At Comfort Room, in a pre-set interview, we go through a rundown of American humor and Filipino humor and where the twain can possibly meet.

"I like Ray Romano, Brian Regan, Seinfeld," Tayag confides, citing his prime influences, and adds that he’s done gigs together with fellow Fil-Am Rex Navarrette.

Soon enough the song "Man on the Moon" by REM plays on the sound system, and straight away there’s a flash of serendipity around the table.

"Andy Kaufman," Tayag says. "Do you know I never watched that movie?"

What was the funniest movie he’s most recently seen? "Zoolander," he says. He didn’t think much of the latest Austin Powers movie, nor the Mr. Bean spinoff, "Johnny English."

Richard Pryor, he says, changed the entire comedy scene, before the black comedian fell ill with, what was it, Alzheimer’s?

A challenge is trying to meld what works with an American audience, and what will go over big with a Filipino audience, because there are some jokes that are better received by a particular ethnic group.

"Filipinos are more like a black audience," he helps clarify, meaning presence is paramount, the mere fact that you’re standing there before them is already enough to be funny.
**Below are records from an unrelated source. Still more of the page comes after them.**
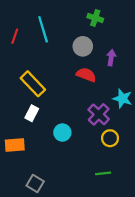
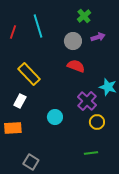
green cross: (95, 18) -> (84, 16), turned 32
purple arrow: (111, 58) -> (98, 37), moved, turned 64
white rectangle: (32, 113) -> (20, 101), moved

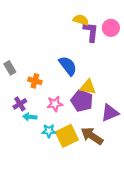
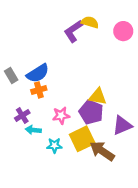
purple L-shape: (91, 32) -> (73, 31), moved, turned -130
blue semicircle: (68, 66) -> (38, 73), moved, turned 95
orange cross: (35, 81) -> (39, 90), turned -32
yellow square: (67, 136) -> (82, 139), moved

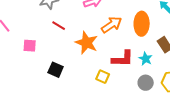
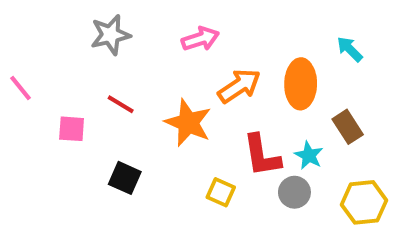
red line: (59, 26) -> (121, 104), moved
red L-shape: (123, 59) -> (262, 155), turned 80
gray circle: (146, 83) -> (294, 192), moved

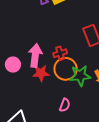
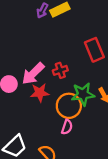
pink arrow: (35, 55) -> (33, 73), turned -140
orange circle: (66, 69) -> (69, 106), moved

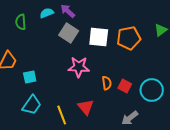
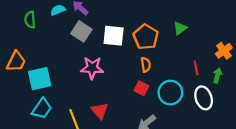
orange pentagon: (129, 38) -> (146, 37), turned -30
cyan square: (30, 77) -> (40, 79), size x1.6
orange semicircle: (107, 83) -> (146, 65), moved

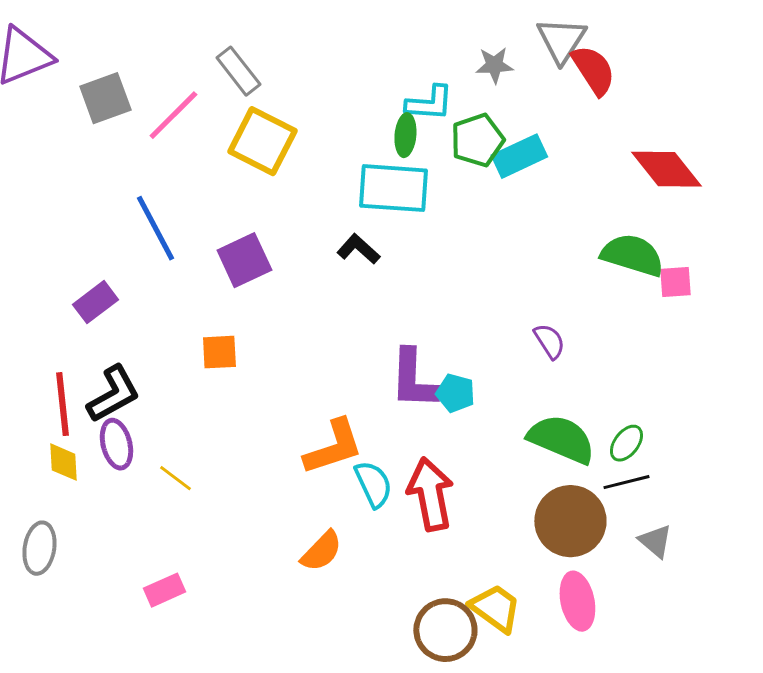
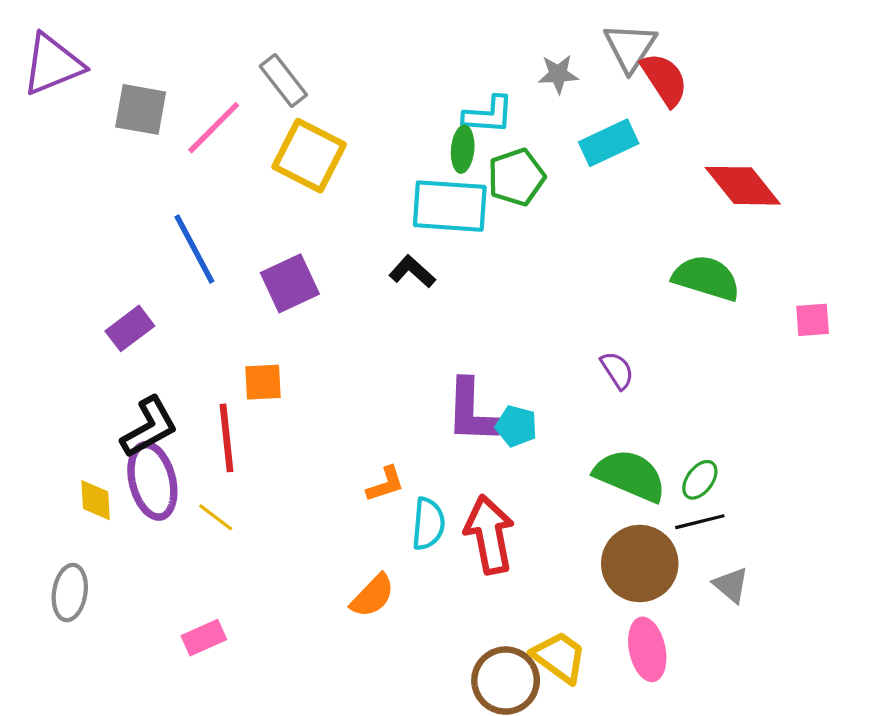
gray square: (105, 98) -> (141, 109), turned 30
green pentagon: (477, 140) -> (516, 177), moved
cyan rectangle: (519, 156) -> (609, 143), moved
pink square: (675, 282) -> (813, 320), moved
red line: (62, 404) -> (226, 438), moved
purple ellipse: (116, 444) -> (152, 481), size x1.4
orange L-shape: (333, 447) -> (385, 484), size x0.6
cyan semicircle: (373, 484) -> (428, 524), turned 30

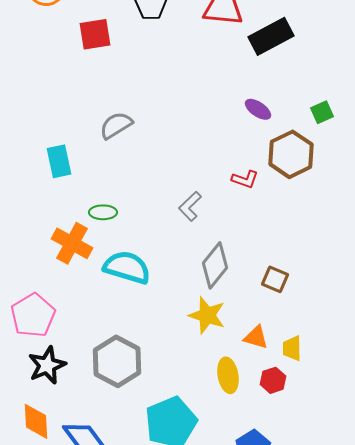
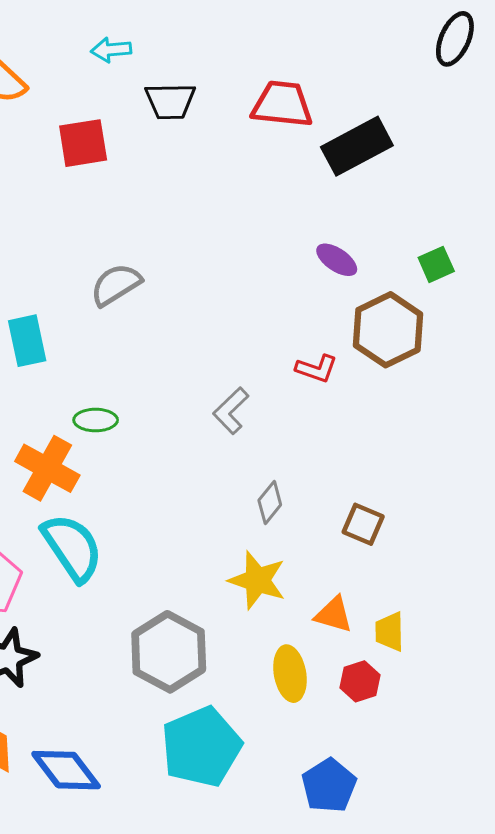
gray diamond: (215, 265) -> (270, 502), size x0.6
cyan semicircle: (127, 267) -> (72, 548), moved, turned 39
gray hexagon: (117, 361) -> (169, 652), moved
Caucasians, he says, are more the cerebral type.

And he tries to steer clear of politics, "because I don’t want to wind up dead yet." Yet he considers President Arroyo as the funniest politician of late hereabouts, and the sets of the other stand-up comics featured in the Comfort Room comedy revue, including the improv group Big Bang that also had a hilarious take on the SARS scare, would attest to the wealth of material in the Chiefest Executive.

Where does he get and develop his jokes? Perhaps a spiel of his would shed light on this, paraphrasing dialogue of the little boy from the movie "Sixth Sense": "I see jokes that don’t even know they are jokes."

So it is with Tayag, who can see the humor in the most mundane everyday situation, from sound effects of body builders in a gym, to a beggar girl’s use of a cellphone to ask for alms, to the stares of passengers in the jeepney that has stopped in front of you.

"Don’t you hate it when they stare at you?" He also has a beef with pedestrians who cross the street and raise their hand to stop your car on its tracks, and waiters too who announce that "Sir, I received P500" when you pay the bill. "What would they feel if I said, ‘I received P300 change and now I am putting it in my pocket?’"

Just like most comics, hardly anything is sacred to Tayag. Everything is fair game, from penitents in his home province of Pampanga, to ambulant vendors who sell you anything from fishing rods to toy helicopters while you’re stuck in traffic. Which is where Tayag says he does his shopping–while stuck in traffic.

He finds amusing how his countrymen can take a bath with a single tabo of water, which he can never over-emphasize enough when he says one of the things he misses most in the States is water pressure.

His set ends with a rambling, gambling exposé on what makes one jologs, a term so Pinoy that it is the natural successor of jeproks. While onstage he intermittently takes a sip of water–or is it Viva vodka–to keep him going, and at times adlibs especially if there’s an opportunity to connect and get closer to the audience.

"People get surprised when I speak kapampangan," he says, stating that he remembers better the dialect of his childhood than the Tagalog of his adolescence.

At present, Tayag, who is not quite 30 and is the nephew of chef, writer and furniture maker Claude Tayag, is taking voice lessons because "sometimes I feel that my voice is too squeaky," and also trying to get rid of a few stage mannerisms and rote expressions, like "you know," or something that could unwittingly irritate his audience.

He doesn’t foresee releasing a CD of his jokes anytime soon, "because that would mean that I’ve gotten tired of delivering them." Instead he plans to write more, keep the joke chest well stocked. After his set he stayed awhile to watch a magician do his tricks, before heading over to Sanctum in Intramuros to wish co-owner Asli a happy birthday, and maybe deliver a few one-liners as present.

Tayag, bayag. Tayag, bayag. It’s a Western art form, no doubt, and even the pronunciation is Western. But Tim’s humor has tough balls, as Pinoy as those overcooked squid-flavored balls of flour sold by sidewalk vendors.